Furthermore, the Alpine Convention sets out a number of specific measures and strategies, all designed to promote sound, safe transport management based on the following principles:

  • sound coordination between different modes and means of transport;
  • promotion of intermodality;
  • transfer of traffic to more environmentally-friendly modes of transport;
  • protection of communication routes from natural hazards;
  • protection of people and the environment;
  • gradual reduction of hazardous substance emissions and noise;
  • introduction and development of user-friendly, environmental public transport;
  • use of impact studies for planned projects and consultation of those affected.

The convention also defines specific principles for the different modes of transport:

  • bolstering rail transport through the improvement and better use of infrastructure, and promoting intermodality for goods transport;
  • taking greater advantage of the scope for river and sea transport;
  • as to road transport, the signatories must avoid building new large-capacity routes. However, projects may be carried out if the environmental impact is minimised;
  • the harmful effects of air transport must be brought down to a minimum. Non-motorised aerial leisure activities must also be limited.

Polluter pays principle

The protocol also encourages the contracting parties to apply the polluter pays principle and establish a method that factors environmental costs into calculations of overall outlay on infrastructure.

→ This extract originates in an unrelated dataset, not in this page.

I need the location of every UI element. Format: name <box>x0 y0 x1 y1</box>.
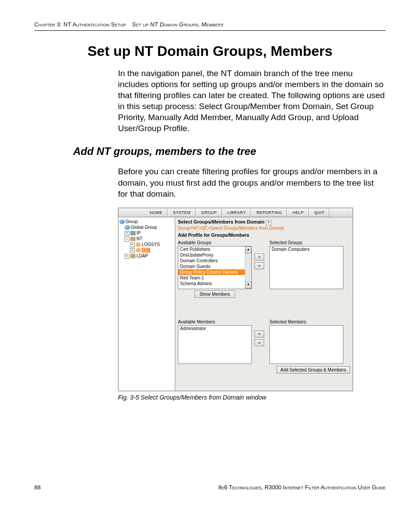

The signatories must regularly report to the permanent committee on the measures taken under the protocol. The committee draws up a report declaring that the protocol has been complied with.


On 14 May 1991, the Council authorised the Commission to take part in the negotiations to establish the Alpine Convention and its protocols.

The Transport Protocol was opened for signature by the contracting parties at the ministerial meeting of the Convention in Lucerne on 30 and 31 October 2000.

The Council signed the Transport Protocol of the Alpine Convention on 12 December 2006. This decision was accompanied by a joint Council and Commission declaration on the interpretation of the Protocol.

The other contracting parties of the Convention - apart from the European Union - are Germany, France, Italy, Liechtenstein, Monaco, Austria, Switzerland and Slovenia.



Entry into force - Date of expiry

Deadline for transposition in the Member States

Official Journal

Council Decision 2007/799/EC



OJ L 323, 8.12.2007


Council Decision of 10 June 2013 relating to the signing, on behalf of the European Union, of the Protocol on the implementation of the 1991 Alpine Convention in the field of transport (Transport protocol) [( 2013/332/EU ) Official Journal L177 of 28.6.2013].

Following the entry into force of the Lisbon Treaty on 1 December 2009, the European Union substitutes and succeeds the European Community and, as of this date, exercises all rights and assumes all responsibilities of the European Community. Consequently, references to the European Community or to the Community in the Protocol text are to be read as the European Union or as the Union.